Unfolding in the northeast, the United Food and Commercial Workers union and supermarket chain Stop & Shop are in a protracted battle.
Workers in Rhode Island, Connecticut, and Massachusetts walked off the job on April 11 to press their beleaguered employer Stop & Shop to increase their already generous contract proposal.
Stop & Shop is offering across the board pay increases for 31,000 employees as well as continuance of their Sunday “time and a half premiums” for all current and future full-time employees, and an extension of their 100 percent company-funded pension plan, increasing the company’s pension plan contribution by 20 percent for current workers employed for at least five years.
The offer is pretty wonderful considering the state of the supermarket industry. In a market reeling from the successful opening salvos launched by Walmart a decade ago, and Amazon Pantry persistently crowding out local grocery stores, Stop & Shop is making a play to keep valued employees and keep thousands of people gainfully employed.
Accepting the offer by Stop & Shop would eliminate the possible unintended consequences resulting from closures of Stop & Shop markets in three states. For low-income households far less likely to access trendy newcomers such as Amazon or Insta-cart, the elimination of a long-trusted source of staples would be devastating.

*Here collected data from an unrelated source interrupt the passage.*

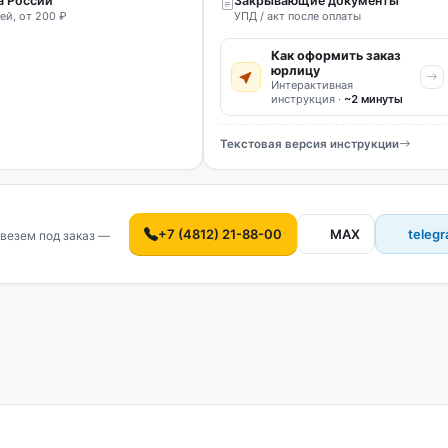
а России
Закрывающие документы
ей, от 200 ₽
УПД / акт после оплаты
Как оформить заказ
юрлицу
Интерактивная
инструкция ·
~2 минуты
Текстовая версия инструкции
+7 (4812) 21-88-00
MAX
teleg
везем под заказ —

Unions have long sought to stop non-labor union employers from entering retail spaces they dominate, causing exactly the type of food deserts that could occur in the areas served by Stop & Shop supermarkets.
Notably, most of the new entrants changing the expectations of grocery customers are not unionized, making their cost basis much lower than traditional grocery retailers. Aldi and Amazon are just two of the many innovators completely upending the model in a market once dominated by traditional grocery stores. Walmart paved the way, and now a myriad of players are rushing to take advantage of a very malleable and unpredictable food retail market.

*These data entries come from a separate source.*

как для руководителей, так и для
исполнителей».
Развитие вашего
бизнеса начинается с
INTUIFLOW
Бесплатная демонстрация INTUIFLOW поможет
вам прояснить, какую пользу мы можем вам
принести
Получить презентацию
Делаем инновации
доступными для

Price-conscious shoppers open to new experiences are choosing options that were once unthinkable: bare bones experiences like Aldi, which intentionally minimizes the array of choices in everything from store size to offering only a single brand of pasta sauce. Others seek convenience above all else and find the Insta-cart shopping and delivery service and Amazon’s Pantry a great fit for their busy lives, which are increasingly lived online.
Consumers are opting to have their dry goods automatically delivered on a set schedule, taking advantage of a new brand of “set it and forget it” convenience. Even CVS Pharmacy has a robust grocery market that offers staples to their customers, swiping a considerable amount of business from neighboring grocery store chains.
With the strike now over a week in duration, many store locations are devoid of shoppers. In response to the strike, Stop & Shop is guaranteeing that no employee or spouse will lose access to health insurance coverage or be forced to change health care providers.
Whatever supermarket loyalties remain, unions ignore the new supermarket landscape at their own peril. This isn’t an example of grocery chains refusing to increase pay and benefits out of stinginess or malintent. Grocers are being crushed from all sides. In light of these realities, Stop & Shop employees should temper their demands and thereby preserve their employment. If not, Stop & Shop will unwillingly go the way of former supermarket powerhouses A&P, Grand Union, and Pathmark.